India’s wholesale inflation accelerated to 1.84 per cent in September on an annual basis, as against 1.31 per cent in August amid surge in food prices, as per government data. The WPI for September 2023 was pegged at 0.26 per cent.

Food prices, a key indicator, went up to 9.47 per cent in September from 3.26 per cent in August, showed government data. Vegetable prices rose 48.7 per cent, compared to a drop of 10 per cent in August. Cereal prices rose 8.1 per cent over last year from an 8.4 per cent increase a month ago. Additionally, the annual rate of inflation for Primary Articles of WPI accelerated to 6.59 per cent as against 2.42 per cent in August.

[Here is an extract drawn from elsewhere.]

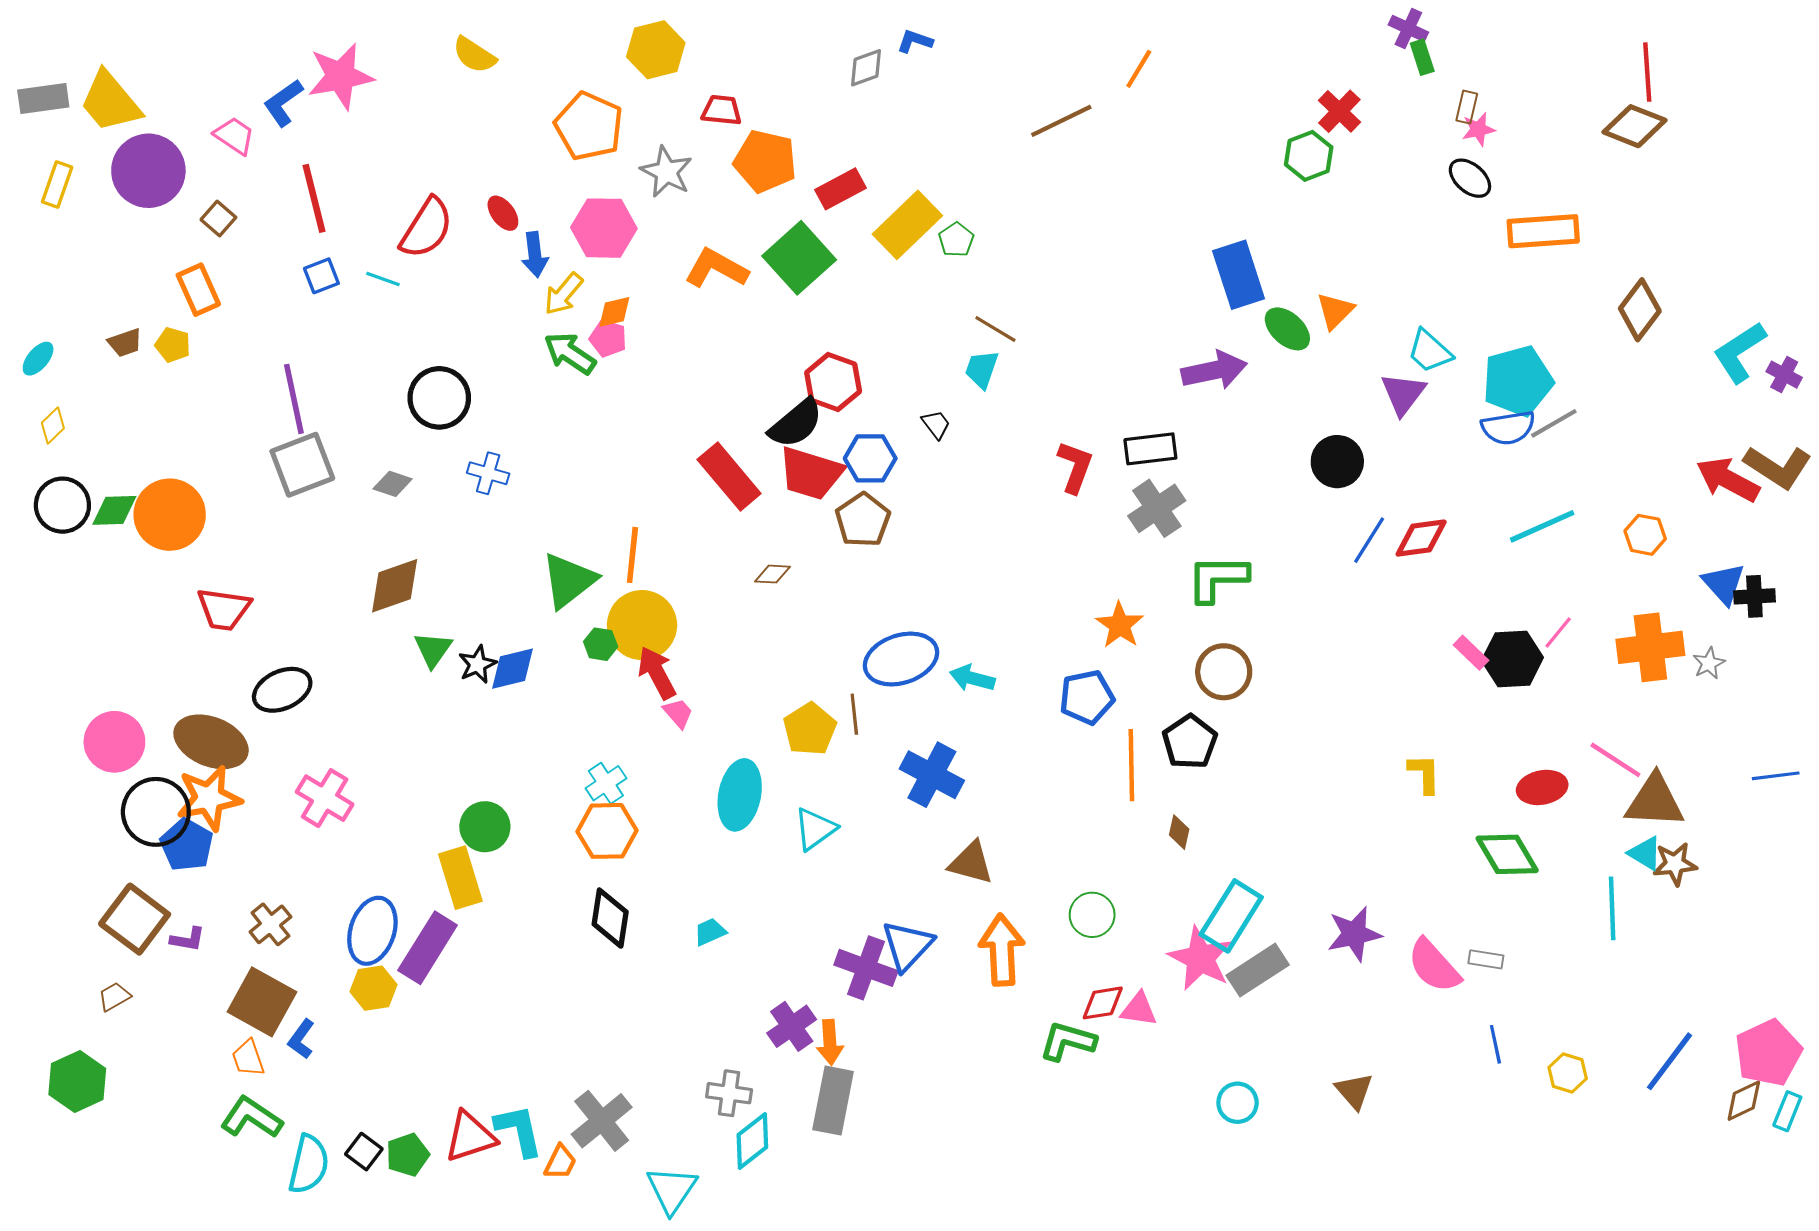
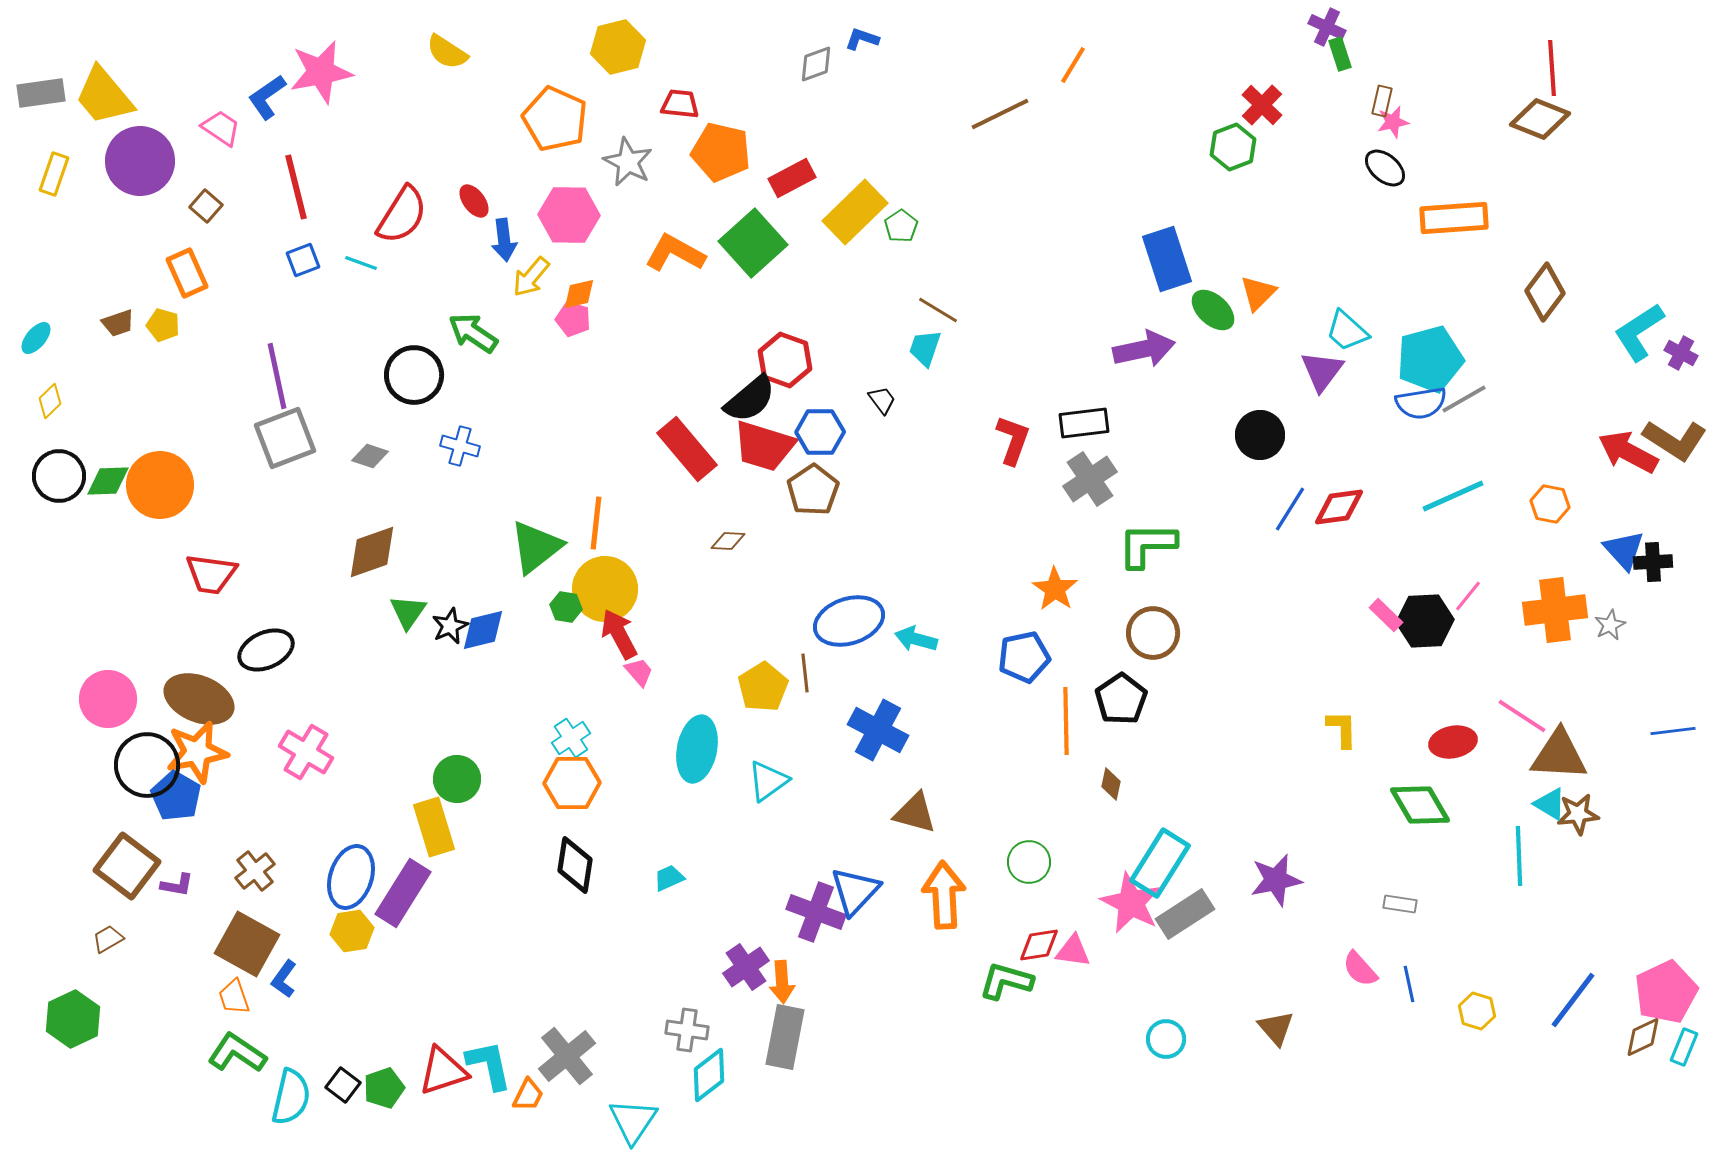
green arrow: (570, 353) -> (473, 333), moved
pink semicircle: (1434, 966) -> (1360, 969), moved, size x0.7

Slowdown worries for some MPC members

New external members of the monetary policy committee (MPC) share RBI members’ neutral-to-dovish outlook. But while RBI members’ dovishness arises from optimism that things will improve, external members are more worried about a slowdown, TOI has reported.

Nagesh Kumar, one of the three new external members, called for the loosening of monetary policy, emphasising on slowing economic growth and demand deficits in the domestic and external markets, minutes of the MPC meeting released on Wednesday showed. External member Saugata Bhattacharya advocated a neutral stance and was concerned about loss of growth momentum, uncertain aggregate demand, and external risks, including geopolitical factors and rising commodity prices. However, the third new member, Ram Singh, was optimistically dovish and acknowledged resilient domestic growth driven by consumption and investment.

Kumar was the only member to have voted for a 25 basis point rate cut in the October 9 MPC meet, while others voted for a pause.

During the latest rate-setting panel meeting, in which the MPC retained repo rate, it left its inflation forecast for this fiscal year (FY25) unchanged at 4.5 per cent, even amid caution on food price trajectory that may hurt core inflation along with geopolitical tensions which pose a threat to any comfort on crude prices. The central bank now sees inflation for Q2, Q3 and Q4 of this fiscal year at 4.1%, 4.8%, and 4.2%, respectively. In the August policy, the monetary authority had pegged the inflation readings at 4.4%, 4.7% and 4.3%, respectively. Inflation stood at 4.9% in the first quarter.

Considering the balanced inflation and growth trends, RBI governor Shaktikanta Das announced the MPC’s shift from “withdrawal of accommodation” to “neutral.” This change allows the MPC greater flexibility while maintaining focus on aligning inflation with the target without compromising growth.